Alors que la Renault 14 a connu un succès mitigé, surtout en raison d'un mauvais accueil de la presse en dépit de qualités réelles, Renault se lance tôt dans le remplacement du modèle. Deux voitures en sont dégagées dans le segment moyen inférieur, segment en pleine expansion en Europe continentale. La concurrence est rude et les modèles foisonnent :  Talbot Horizon, Opel Kadett, Ford Escort, Fiat Ritmo, Volkswagen Golf pour ne nommer que celles-là. Il faut réagir et ne pas se tromper. Aussi les tests auprès de la clientèle seront nombreux, quasi-systématiques, ce qui montrera aussi les réticences de la clientèle face l'innovation. La conception devient un match entre stylistes avides de nouveauté et marketing traditionnaliste.

Un an et demi après la Renault 9, la Renault 11 montre le bout de son nez. Elle est à la fois classique et innovante. Elle se distingue de la Renault 9 par sa calandre à 4 phares. Elle est un bicorps mais l'astuce de Robert Opron est d'avoir imaginé un hayon bulle qui donne une fausse impression de trois volumes. Si la Renault 9 s'adresse à la frange traditionnaliste de la clientèle, la 11 est plus dirigée vers une clientèle jeune, plus moderne.

La 11 est disponible dès l'origine en 3 ou 5 portes, et 11 finitions. de C à TXE Electronic, en passant par TC, GTC, TL (notre modèle), GTL, GTS, TSE, GTX et TXE. A chaque label correspond un niveau de finitiion associé à un moteur. Les C (C, TC, GTC et Société) ont le moteur 1108 cm3 né dans la Floride S. Les L (TL, GTL, et la rare TLE) ont le moteur 1397 cm3. La GTS et la TSE profitent du même moteur avec un équipement supérieur et quelques chevaux de plus. Enfin, les GTX, TXE et TXE Electronic obtiennent le moteur F de 1721 cm3 de 82 ch à partir de 1984.

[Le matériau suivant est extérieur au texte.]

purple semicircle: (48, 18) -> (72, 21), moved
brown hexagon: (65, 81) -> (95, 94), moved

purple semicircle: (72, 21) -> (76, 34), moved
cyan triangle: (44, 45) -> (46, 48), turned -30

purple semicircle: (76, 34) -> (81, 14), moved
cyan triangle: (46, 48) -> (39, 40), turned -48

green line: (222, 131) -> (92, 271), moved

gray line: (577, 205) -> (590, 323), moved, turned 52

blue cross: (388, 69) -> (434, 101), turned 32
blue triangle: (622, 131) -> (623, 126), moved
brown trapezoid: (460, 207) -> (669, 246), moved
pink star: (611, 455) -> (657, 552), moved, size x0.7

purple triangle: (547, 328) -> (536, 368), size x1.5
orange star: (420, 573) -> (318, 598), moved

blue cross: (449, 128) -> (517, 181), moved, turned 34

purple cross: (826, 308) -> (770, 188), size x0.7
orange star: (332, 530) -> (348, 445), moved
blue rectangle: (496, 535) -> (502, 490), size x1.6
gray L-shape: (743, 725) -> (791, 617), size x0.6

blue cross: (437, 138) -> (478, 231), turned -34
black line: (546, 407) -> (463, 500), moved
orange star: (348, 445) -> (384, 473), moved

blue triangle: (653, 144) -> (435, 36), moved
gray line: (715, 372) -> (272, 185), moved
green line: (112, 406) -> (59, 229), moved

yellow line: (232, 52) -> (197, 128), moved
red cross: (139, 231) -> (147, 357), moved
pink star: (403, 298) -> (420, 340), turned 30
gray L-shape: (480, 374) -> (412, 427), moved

Avec la finition TL, le strict minimum est présent. Pas d'essuie-glace arrière, mais à deux vitesses à l'avant. Il n'y a même pas le béquet en mousse à l'arrière. Il n'y a pas de centralistation de l'ouverture des portes, pas plus que de vitres électriques. Elle est livrée sans autoradio, mais il y a le pré-équipement. L'instrumentation est des plus sommaires, à l'image du matériau qui recouvre l'intérieur des portières. Il n'a même pas d'appuie-tête. Il n'y a d'ailleurs qu'une seule couleur proposée : beige. En revanche, elle innove avec des sièges particulièrement confortables à l'avant, et dont l'assiette est réglable et pas seulement le dossier.

Côté moteur, c'est le 1397 cm3 qui trône dans les plus hautes versions de la Renault 5 et des plus basses de la Renault 18. Il développe 60 ch, mais se montre surtout très souple et se trouve aidée par un poids très contenu (870 kg). La voiture atteint 156 km/h en pointe. Avec une boite 4 rapports, les longs trajets tournent un peu à la punition. La boite 5 rapports est toutefois proposée en option. La voiture est douce à conduire, avec des suspensions souples, une direction légère et précise.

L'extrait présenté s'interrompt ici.